Sunday, January 11, 2009

Learning from the Past

Dear George,

Too many people simply misunderstand what Gaza is all about. It is not an imperial war, nor is it a colonial war. It is an indigenous war, a war aimed at forcing a native people off their native land. It’s all about real estate and the acquisition of fallow native land for future development.

Most natives are basically content to work their land and live their lives in peace, and it’s bad form for a bunch of Whiteguys to attack pastoral natives without cause. So, what the Whiteguys have to do is goad the natives into an act of aggression that becomes the propaganda “trigger” that justifies the subsequent slaughter and seizure of the native’s land.

I hate to do this to you, Big Guy, but I’ve got to run a little history past you. I’ll try to make it as brief and painless as possible.

Let’s take a quick look at Pontiac’s Rebellion.

In 1760, the French lost control of North America when the British kicked their butts in the French and Indian War. Prior to their expulsion, the French, being French, had treated the Native American’s as equals. They intermarried with them and showered the natives with gifts, including gunpowder and ball so the natives could hunt game and have enough to eat.

Another important difference was that the French weren’t big on settlers, so they kept their numbers low. The British, on the other hand, flooded the area with colonists and kept seizing Indian lands for their settlements. (Sound familiar?)

The puritanical morality of the British military commander of the British North America, Lord Jeffrey Amherst, was offended by this gift giving, which he equated with bribery. And, he wasn’t too keen about giving the Indians gunpowder and ball. I also suspect that he was appalled at the underutilization of land occupiedby, but not legally deeded to, the Indians.

He needed a trigger.

So, he stopped the gift giving, and the Indians went hungry because they had no powder and ball with which to hunt game.

The Indians rose up in revolt, and Amherst had his trigger.

The only problem was that the Indians kicked the British’s ass. The British had a string of forts that ran from Green Bay to Pittsburg. The Indians took every one of them, except for Detroit and Fort Pitt, which they had under siege.

Well, Lord Jeffrey wasn’t going to stand by and let a bunch of uppity savages make him look bad. He well understood that in indigenous warfare it’s no holds barred. So he wrote to one of his commanders, Colonel Henry Bouquet, and asked, “Could it not be contrived to send the small pox among the disaffected tribes of Indians? We must on this occasion use every stratagem in our power to reduce them.”
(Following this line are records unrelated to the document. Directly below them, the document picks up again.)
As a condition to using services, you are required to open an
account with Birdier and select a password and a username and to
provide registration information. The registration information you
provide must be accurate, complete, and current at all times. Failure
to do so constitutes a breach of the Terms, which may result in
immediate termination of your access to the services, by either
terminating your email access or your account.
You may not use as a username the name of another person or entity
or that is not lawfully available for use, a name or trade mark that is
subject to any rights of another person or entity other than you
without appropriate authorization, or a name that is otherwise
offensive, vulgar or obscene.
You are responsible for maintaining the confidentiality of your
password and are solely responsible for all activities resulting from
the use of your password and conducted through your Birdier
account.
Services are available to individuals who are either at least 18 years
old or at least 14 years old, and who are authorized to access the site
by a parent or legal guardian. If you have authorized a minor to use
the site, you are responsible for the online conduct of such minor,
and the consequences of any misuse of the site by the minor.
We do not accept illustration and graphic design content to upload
Bouquet wrote back, “I will try to inoculate the bastards with some blankets that may fall into their hands, and take care not to get the disease myself.”
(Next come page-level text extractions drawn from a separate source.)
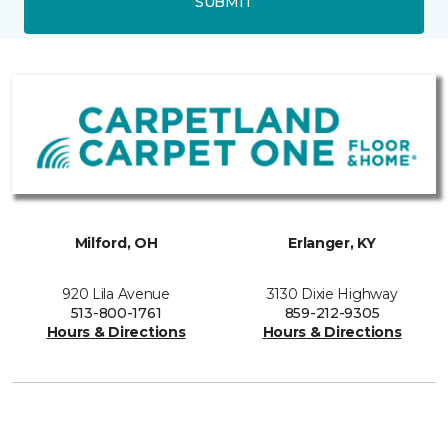
SUBMIT
Milford, OH
Erlanger, KY
920 Lila Avenue
3130 Dixie Highway
513-800-1761
859-212-9305
Hours & Directions
Hours & Directions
During a parley at Fort Pitt, the Fort’s commander, Simeon Ecuyer, did just that.

The British had small pox; the Israelis have white phosphorus

In the end, the British were forced to sue for peace and strike a treaty with the Indians, knowing that the sole purpose of any sort of agreement with natives is to break it.

The Israelis, of course, are old hands at indigenous warfare and know full well how to create a trigger. On Nov. 4, they broke a long-standing truce with Hamas by attacking Gaza and killing six people. This goaded Hamas into lobbing rockets into southern Israel and gave the Israelis the trigger they needed to begin their war of expulsion.

We forced our natives into smaller and smaller reservations; the Israeli plan is to force their indigenous people into smaller and smaller cantonments. It’s simply a matter of crowd control.

Some look at Gaza and see a wanton brutality bordering on genocide. I look at Gaza and see the ongoing march of civilization as it offers the gift of progress to an indigenous people.